On the first anniversary of the Toronto G-20 Summit, the Toronto Police Service released a 70-page “after-action” report into the policing of that weekend.
The report boasts of many successes, including ensuring the safety of the G20 summit delegates and security of the summit sites at all times, but also recognizes that lessons were learned about improving officer training to more efficiently respond to “widespread criminality and mass public disorder”.Chief Blair also points out that the Toronto Police Service was given only “six months to plan for the largest security event in Canadian history”, and “there were no critical injuries or deaths during the G20 Summit”. Although the report later reveals that of the 1118 people arrested, at least “five suffered injuries that they required to go to the hospital”.
The report provides an operational chronology into the related events, activities and peaceful and violent demonstrations in Toronto during June 18 – June 27 that the public may not be aware of and which explains some of the many individual arrests the police made. However, on the highly publicized mass “kettle” or sweeping arrests that have been the subject of much media attention, legal actions and Charter challenges, Chief Blair highlights the need to improve training and communication during operations so that officers can “more effectively respond to criminal activity and public disorder” at the investigative, arrest and processing stages.

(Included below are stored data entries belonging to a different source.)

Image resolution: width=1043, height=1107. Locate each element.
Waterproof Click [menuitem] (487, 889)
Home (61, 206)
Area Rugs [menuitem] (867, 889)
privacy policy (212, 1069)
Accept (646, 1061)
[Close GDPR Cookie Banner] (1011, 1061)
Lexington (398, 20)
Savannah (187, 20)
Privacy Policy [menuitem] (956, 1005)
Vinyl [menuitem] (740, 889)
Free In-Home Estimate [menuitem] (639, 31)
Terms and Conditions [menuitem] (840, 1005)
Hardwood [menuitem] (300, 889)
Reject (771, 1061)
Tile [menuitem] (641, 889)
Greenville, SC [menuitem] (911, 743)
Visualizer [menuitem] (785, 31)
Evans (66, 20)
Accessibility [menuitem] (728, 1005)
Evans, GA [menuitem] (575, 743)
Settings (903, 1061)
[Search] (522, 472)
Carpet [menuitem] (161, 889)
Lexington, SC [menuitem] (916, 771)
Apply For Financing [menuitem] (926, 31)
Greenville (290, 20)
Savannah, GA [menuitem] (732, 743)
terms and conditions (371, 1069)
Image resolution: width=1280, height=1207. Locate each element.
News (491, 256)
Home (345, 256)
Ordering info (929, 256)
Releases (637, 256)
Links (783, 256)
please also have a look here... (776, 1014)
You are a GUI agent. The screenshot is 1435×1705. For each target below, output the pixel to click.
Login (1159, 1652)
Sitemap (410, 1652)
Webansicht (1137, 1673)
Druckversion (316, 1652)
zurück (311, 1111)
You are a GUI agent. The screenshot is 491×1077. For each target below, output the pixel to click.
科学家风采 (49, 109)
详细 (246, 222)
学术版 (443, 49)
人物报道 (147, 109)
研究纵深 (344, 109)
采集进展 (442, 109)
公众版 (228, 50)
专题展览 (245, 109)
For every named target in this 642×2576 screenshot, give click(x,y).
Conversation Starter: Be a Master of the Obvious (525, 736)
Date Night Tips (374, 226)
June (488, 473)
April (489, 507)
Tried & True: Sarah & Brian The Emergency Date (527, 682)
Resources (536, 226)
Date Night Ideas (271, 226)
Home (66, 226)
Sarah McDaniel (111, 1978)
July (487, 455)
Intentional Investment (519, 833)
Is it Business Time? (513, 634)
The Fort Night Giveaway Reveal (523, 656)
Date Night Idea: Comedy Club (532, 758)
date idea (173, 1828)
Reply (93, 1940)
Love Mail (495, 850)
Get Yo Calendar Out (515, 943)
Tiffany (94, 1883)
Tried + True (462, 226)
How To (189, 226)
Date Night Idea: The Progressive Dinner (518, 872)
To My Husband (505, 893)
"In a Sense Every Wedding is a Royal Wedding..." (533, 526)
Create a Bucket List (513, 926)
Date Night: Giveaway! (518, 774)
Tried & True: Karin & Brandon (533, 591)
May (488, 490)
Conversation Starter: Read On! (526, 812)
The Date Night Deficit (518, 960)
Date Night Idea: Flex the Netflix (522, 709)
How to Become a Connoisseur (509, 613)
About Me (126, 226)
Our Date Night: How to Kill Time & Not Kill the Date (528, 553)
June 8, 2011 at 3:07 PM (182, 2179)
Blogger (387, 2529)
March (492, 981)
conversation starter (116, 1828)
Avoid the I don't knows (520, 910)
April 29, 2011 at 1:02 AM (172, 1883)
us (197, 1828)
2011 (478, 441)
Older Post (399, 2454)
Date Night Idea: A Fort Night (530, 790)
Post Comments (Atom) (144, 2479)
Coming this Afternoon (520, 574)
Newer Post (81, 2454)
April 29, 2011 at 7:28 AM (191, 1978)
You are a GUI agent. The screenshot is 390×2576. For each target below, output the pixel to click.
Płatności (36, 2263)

This likely comes in response to the fact that some prisoners went hours without food and water, and faced delays of up to 36 hours before being taken before a Justice of the Peace and speaking with a lawyer, which the report described as a “breakdown in communication”. The Toronto Star reported last Friday on the story of one man that was allegedly arrested in relation to the G20 and strip-searched.
Some, including well-known criminal and constitutional lawyer Clayton Ruby, have been quick to dispel time and training as justification for being unprepared and overburdened. “They spent a billion dollars, it is not possible for them to be overwhelmed […] my daughter could do better.”
The Canadian Civil Liberties Association (CCLA), a national organization constituted to promote respect for and observance of fundamental human rights and civil liberties, describes the G20 as the dawning of a new era of policing techniques being foisted on the legal system and a “test of our accountability mechanisms, whether they work appropriately and whether they are sufficient. And they are not.” The CCLA argues that given the volume of identifiable police officers and forces involved in the G20, a single body is necessary to review their conduct and impose sanctions where appropriate.
Chief Blair’s report indicates that “108 officers have received disciplinary action for removal of identification” and “1 officer was charged under the Criminal Code for Assault with a Weapon”. Yet, the report does not disclose the nature of the disciplinary action and internal investigations the Toronto Police Service’s Professional Standards Unit is managing or supporting.
While the report does include ten laudable recommendations for improving the Toronto Police Service’s ability to police future large-scale events, the report does not address or answer many outstanding questions that linger after the G20. Improving communication within the Force and to the public, police training and policy will certainly help, but more will be required to ensure events do not repeat themselves and those guilty of wrongdoing are held accountable.
The apparent disregard of policies governing officer identification, use of force and searches during the G20 poses serious questions about how effective policy and deployment reform will really be in ensuring that the police “respect the democratic right of individuals to demonstrate” and “freedoms of thought, belief, opinion, expression and peaceful assembly”. For example, the report does not go on to clarify why protocol was not followed for the kettling containment technique, which requires that “persons not involved in the event must have both a route of egress from and the opportunity to leave the affected area”.
The contention that mass arrests be undertaken to disperse crowds to prevent a small number of vandals breaching the peace is unlikely to pass constitutional scrutiny. Consequently, in a report entitled Caught in the Act, which was released in December 2010, Ontario’s Ombudsman Andre Marin labeled the G20 policing as “the most massive compromise of civil liberties in Canadian history”.
However, the Ombudsman also singled out Toronto Police, and the Chief in particular, for refusing to cooperate with his investigation into the “secret” Public Works Protection Act legislation and policing surrounding the G20 Summit. Now that Chief Blair and the Toronto Police Service have pledged to “cooperate fully” with independent reviews by the Special Investigations Unit, Toronto Police Services Board, Office of the Independent Police Review Director and former Chief Justice Roy McMurtry on behalf of the Province of Ontario, it remains to be seen how that will help bring about reform in the aftermath of the G20 and lawsuits facing the Toronto Police Service.